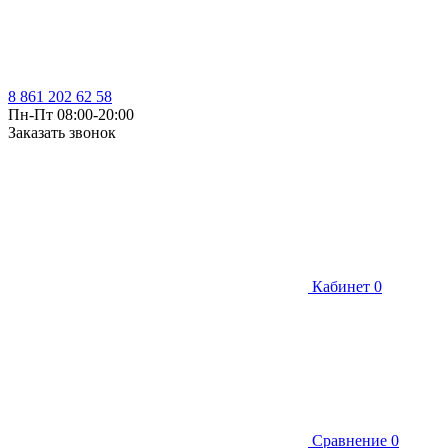
8 861 202 62 58
Пн-Пт 08:00-20:00
Заказать звонок
Кабинет
0
Сравнение
0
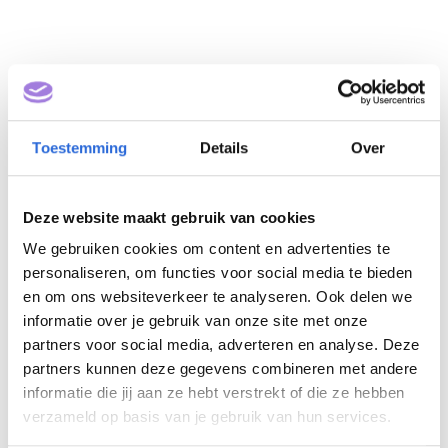
Toestemming
Details
Over
Deze website maakt gebruik van cookies
BTEC International
We gebruiken cookies om content en advertenties te
Level 3 Extended
personaliseren, om functies voor social media te bieden
Diploma in Business
en om ons websiteverkeer te analyseren. Ook delen we
informatie over je gebruik van onze site met onze
(NLQF 4)
partners voor social media, adverteren en analyse. Deze
partners kunnen deze gegevens combineren met andere
Eigenaar: Pearson Benelux BV
informatie die jij aan ze hebt verstrekt of die ze hebben
verzameld op basis van je gebruik van hun services.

### Exercise aim
Copy all lines from the material above that hold the word "partners".

### Output below
partners voor social media, adverteren en analyse. Deze
partners kunnen deze gegevens combineren met andere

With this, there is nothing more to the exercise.